Start of Records for this task

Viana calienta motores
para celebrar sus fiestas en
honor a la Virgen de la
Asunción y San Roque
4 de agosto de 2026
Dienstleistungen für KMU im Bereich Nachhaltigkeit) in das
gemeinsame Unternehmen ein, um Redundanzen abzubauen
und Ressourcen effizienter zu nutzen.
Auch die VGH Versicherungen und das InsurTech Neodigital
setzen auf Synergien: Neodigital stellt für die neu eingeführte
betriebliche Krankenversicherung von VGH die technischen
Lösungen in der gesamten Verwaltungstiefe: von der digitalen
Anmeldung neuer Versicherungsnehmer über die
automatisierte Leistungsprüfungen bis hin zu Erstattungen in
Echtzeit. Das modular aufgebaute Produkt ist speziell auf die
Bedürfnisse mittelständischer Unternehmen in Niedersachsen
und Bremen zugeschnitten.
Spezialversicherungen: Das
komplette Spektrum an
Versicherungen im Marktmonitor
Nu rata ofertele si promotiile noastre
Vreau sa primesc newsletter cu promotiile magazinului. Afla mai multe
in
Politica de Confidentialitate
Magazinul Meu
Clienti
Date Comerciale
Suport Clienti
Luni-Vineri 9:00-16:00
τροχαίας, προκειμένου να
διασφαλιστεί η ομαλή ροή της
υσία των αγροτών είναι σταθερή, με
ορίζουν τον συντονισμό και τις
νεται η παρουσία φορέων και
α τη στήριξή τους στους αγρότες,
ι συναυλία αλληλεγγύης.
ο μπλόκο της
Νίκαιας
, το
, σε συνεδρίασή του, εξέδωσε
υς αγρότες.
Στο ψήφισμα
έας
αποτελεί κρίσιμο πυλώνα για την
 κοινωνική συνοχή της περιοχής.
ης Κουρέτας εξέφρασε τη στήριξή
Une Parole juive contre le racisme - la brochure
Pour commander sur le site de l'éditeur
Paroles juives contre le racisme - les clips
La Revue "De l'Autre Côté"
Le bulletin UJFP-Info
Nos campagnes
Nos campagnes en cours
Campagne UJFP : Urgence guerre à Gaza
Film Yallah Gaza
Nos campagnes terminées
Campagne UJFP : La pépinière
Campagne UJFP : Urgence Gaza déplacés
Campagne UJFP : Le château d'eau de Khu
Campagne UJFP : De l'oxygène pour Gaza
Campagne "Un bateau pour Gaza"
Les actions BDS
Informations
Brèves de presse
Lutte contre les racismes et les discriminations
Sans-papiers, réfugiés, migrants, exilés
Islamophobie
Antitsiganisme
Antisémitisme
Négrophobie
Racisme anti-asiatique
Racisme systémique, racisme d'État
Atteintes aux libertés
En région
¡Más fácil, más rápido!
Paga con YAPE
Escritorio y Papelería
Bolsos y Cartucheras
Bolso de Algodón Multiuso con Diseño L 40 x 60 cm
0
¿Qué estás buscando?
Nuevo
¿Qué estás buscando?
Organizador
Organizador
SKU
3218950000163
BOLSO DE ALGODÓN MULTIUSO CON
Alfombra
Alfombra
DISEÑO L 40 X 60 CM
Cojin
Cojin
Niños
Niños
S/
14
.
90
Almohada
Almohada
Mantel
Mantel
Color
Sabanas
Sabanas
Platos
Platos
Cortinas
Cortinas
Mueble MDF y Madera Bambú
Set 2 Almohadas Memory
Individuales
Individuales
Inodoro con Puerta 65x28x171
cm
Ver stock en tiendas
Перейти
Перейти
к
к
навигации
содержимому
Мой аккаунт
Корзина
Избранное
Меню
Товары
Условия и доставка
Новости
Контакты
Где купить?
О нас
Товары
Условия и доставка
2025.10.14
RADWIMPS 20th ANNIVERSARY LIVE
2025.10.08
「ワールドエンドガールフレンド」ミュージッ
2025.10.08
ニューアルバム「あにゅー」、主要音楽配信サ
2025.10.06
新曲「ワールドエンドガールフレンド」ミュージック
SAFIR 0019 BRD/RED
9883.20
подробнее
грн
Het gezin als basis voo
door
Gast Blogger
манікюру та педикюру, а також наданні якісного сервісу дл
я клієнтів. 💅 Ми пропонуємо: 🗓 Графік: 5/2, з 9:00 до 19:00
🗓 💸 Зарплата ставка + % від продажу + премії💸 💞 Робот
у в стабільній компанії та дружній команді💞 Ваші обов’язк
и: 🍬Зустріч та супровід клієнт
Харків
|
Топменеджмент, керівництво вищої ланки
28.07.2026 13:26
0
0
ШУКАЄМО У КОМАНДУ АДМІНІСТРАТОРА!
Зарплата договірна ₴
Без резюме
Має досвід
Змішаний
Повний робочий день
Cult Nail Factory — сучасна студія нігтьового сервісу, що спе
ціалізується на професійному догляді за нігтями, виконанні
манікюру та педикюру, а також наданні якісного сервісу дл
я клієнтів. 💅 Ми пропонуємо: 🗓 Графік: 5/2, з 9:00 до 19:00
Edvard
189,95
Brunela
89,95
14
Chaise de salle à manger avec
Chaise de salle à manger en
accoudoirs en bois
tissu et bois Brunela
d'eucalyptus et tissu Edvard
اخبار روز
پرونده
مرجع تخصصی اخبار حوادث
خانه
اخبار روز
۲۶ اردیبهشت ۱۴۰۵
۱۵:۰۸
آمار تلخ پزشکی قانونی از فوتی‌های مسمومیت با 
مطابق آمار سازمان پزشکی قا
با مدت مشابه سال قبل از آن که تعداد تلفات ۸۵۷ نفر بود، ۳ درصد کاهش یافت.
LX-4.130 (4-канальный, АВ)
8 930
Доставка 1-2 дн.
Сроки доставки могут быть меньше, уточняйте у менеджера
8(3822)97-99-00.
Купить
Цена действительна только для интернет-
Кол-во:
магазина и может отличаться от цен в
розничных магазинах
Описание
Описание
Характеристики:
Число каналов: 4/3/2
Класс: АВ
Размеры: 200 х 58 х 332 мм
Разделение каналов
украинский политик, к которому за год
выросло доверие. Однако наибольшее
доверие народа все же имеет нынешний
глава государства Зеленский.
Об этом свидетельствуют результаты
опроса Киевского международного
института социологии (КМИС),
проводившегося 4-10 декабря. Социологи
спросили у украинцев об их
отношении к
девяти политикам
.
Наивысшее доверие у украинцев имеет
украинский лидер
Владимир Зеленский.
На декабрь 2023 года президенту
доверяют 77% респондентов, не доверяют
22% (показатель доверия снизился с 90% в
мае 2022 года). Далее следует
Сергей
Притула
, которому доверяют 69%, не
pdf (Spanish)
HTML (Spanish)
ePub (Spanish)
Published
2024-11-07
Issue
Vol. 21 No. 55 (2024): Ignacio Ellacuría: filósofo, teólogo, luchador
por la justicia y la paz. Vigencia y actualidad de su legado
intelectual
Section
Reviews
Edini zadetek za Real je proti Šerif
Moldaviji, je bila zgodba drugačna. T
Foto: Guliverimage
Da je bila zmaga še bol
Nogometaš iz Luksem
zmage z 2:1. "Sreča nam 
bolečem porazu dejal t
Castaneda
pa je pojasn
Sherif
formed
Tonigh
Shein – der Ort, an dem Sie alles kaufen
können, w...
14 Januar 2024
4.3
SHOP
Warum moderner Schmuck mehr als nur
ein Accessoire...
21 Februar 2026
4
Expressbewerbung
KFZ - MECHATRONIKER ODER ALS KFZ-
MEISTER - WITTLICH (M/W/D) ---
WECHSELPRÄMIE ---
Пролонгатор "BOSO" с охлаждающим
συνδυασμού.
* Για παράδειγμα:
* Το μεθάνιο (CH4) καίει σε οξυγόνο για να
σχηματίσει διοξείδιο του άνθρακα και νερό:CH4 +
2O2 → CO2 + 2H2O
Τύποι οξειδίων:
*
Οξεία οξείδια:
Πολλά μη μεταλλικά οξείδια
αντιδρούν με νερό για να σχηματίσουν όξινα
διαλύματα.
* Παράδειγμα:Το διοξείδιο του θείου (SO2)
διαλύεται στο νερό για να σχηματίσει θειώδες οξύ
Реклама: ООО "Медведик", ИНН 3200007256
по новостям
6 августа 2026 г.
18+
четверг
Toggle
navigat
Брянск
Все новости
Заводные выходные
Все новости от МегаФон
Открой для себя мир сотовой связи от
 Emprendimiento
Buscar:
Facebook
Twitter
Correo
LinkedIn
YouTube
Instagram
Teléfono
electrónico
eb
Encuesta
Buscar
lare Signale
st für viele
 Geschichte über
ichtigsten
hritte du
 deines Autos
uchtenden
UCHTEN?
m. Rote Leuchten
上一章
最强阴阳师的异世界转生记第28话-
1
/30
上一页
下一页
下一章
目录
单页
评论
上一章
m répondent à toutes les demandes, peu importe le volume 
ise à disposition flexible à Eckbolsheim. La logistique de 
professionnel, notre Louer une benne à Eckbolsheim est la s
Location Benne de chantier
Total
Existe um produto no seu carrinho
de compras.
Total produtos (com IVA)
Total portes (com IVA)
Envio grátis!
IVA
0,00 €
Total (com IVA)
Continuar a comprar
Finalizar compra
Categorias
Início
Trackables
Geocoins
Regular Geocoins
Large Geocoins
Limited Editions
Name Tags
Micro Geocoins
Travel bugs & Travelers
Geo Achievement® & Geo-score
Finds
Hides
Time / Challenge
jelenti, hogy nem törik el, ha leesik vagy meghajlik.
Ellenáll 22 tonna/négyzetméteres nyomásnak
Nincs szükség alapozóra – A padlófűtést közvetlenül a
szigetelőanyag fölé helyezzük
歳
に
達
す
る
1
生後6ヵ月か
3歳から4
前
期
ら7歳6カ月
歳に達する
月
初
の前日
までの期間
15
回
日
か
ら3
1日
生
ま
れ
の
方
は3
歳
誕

End of Records for this task

Work order: With the line containing "υσία των αγροτών είναι σταθερή, με" as the last one, please set down exactly the lines of the records above from their very first line, and nothing more.

Exercise answer:
Viana calienta motores
para celebrar sus fiestas en
honor a la Virgen de la
Asunción y San Roque
4 de agosto de 2026
Dienstleistungen für KMU im Bereich Nachhaltigkeit) in das
gemeinsame Unternehmen ein, um Redundanzen abzubauen
und Ressourcen effizienter zu nutzen.
Auch die VGH Versicherungen und das InsurTech Neodigital
setzen auf Synergien: Neodigital stellt für die neu eingeführte
betriebliche Krankenversicherung von VGH die technischen
Lösungen in der gesamten Verwaltungstiefe: von der digitalen
Anmeldung neuer Versicherungsnehmer über die
automatisierte Leistungsprüfungen bis hin zu Erstattungen in
Echtzeit. Das modular aufgebaute Produkt ist speziell auf die
Bedürfnisse mittelständischer Unternehmen in Niedersachsen
und Bremen zugeschnitten.
Spezialversicherungen: Das
komplette Spektrum an
Versicherungen im Marktmonitor
Nu rata ofertele si promotiile noastre
Vreau sa primesc newsletter cu promotiile magazinului. Afla mai multe
in
Politica de Confidentialitate
Magazinul Meu
Clienti
Date Comerciale
Suport Clienti
Luni-Vineri 9:00-16:00
τροχαίας, προκειμένου να
διασφαλιστεί η ομαλή ροή της
υσία των αγροτών είναι σταθερή, με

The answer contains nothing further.